There is, for ultimate utility, nothing like forming a plan and then steadily following it. Those who profess they will attend to everything often fall short of the mark. The division of labor leads to beneficial conclusions as well in astronomy as in mechanics and arts.
Mrs. Smyth and my daughter
unite with me in wishing you all
happiness and success; and
believe me
My dear Miss Mitchell,
Yours very faithfully,
W. H. SMYTH.
In regard to the colors of stars, Miss Mitchell had already begun their study, as these extracts from her diary show:
“Feb. 19, 1853. I am just learning to notice the different colors of the stars, and already begin to have a new enjoyment. Betelgeuse is strikingly red, while Rigel is yellow. There is something of the same pleasure in noticing the hues that there is in looking at a collection of precious stones, or at a flower-garden in autumn. Blue stars I do not yet see, and but little lilac except through the telescope.
“Feb. 12, 1855.... I swept around for comets about an hour, and then I amused myself with noticing the varieties of color. I wonder that I have so long been insensible to this charm in the skies, the tints of the different stars are so delicate in their variety. ... What a pity that some of our manufacturers shouldn’t be able to steal the secret of dyestuffs from the stars, and astonish the feminine taste by new brilliancy in fashion. [Footnote: See Chapter XI.]
[NANTUCKET], April [1860].
MY DEAR: Your father just gave me a great fright by “tapping at my window” (I believe Poe’s was a door, wasn’t it?) and holding up your note. I was busy examining some star notices just received from Russia or Germany,—I never knew where Dorpat is.—and just thinking that my work was as good as theirs. I always noticed that when school-teachers took a holiday in order to visit other institutions they came home and quietly said, “No school is better or as good as mine.” And then I read your note, and perceive your reading is as good as Mrs. Kemble’s.

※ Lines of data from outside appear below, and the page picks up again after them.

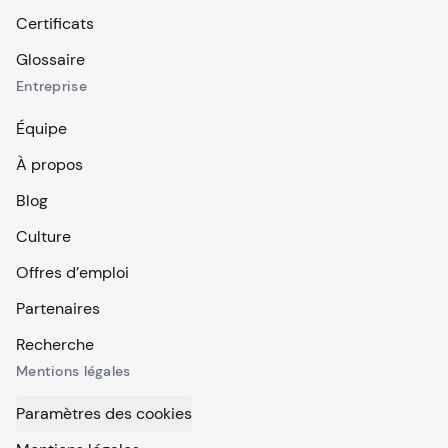
Certificats
Glossaire
Entreprise
Équipe
À propos
Blog
Culture
Offres d’emploi
Partenaires
Recherche
Mentions légales
Paramètres des cookies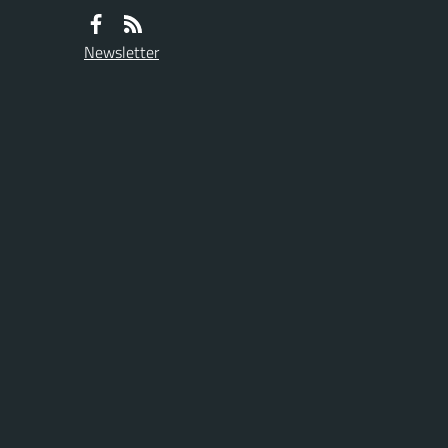
Newsletter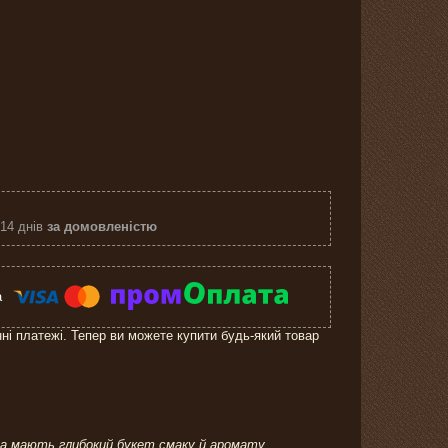
 14 днів
за домовленістю
нні платежі. Тепер ви можете купити будь-який товар
рна мають глибокий букет смаку й аромату.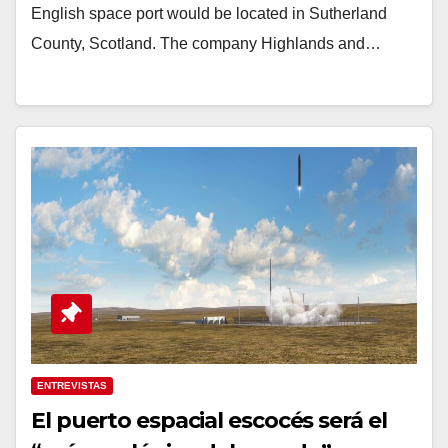
English space port would be located in Sutherland
County, Scotland. The company Highlands and…
ENTREVISTAS
El puerto espacial escocés será el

Now, being modest, I always felt afraid the reason I thought you such a good reader was because I didn’t know any better, but if all the world is equally ignorant, it makes it all right....
I’ve been intensely busy. I have been looking for the little inferior planet to cross the sun, which it hasn’t done, and I got an article ready for the paper and then hadn’t the courage to publish—not for fear of the readers, but for fear that I should change my own ideas by the time ’twas in print.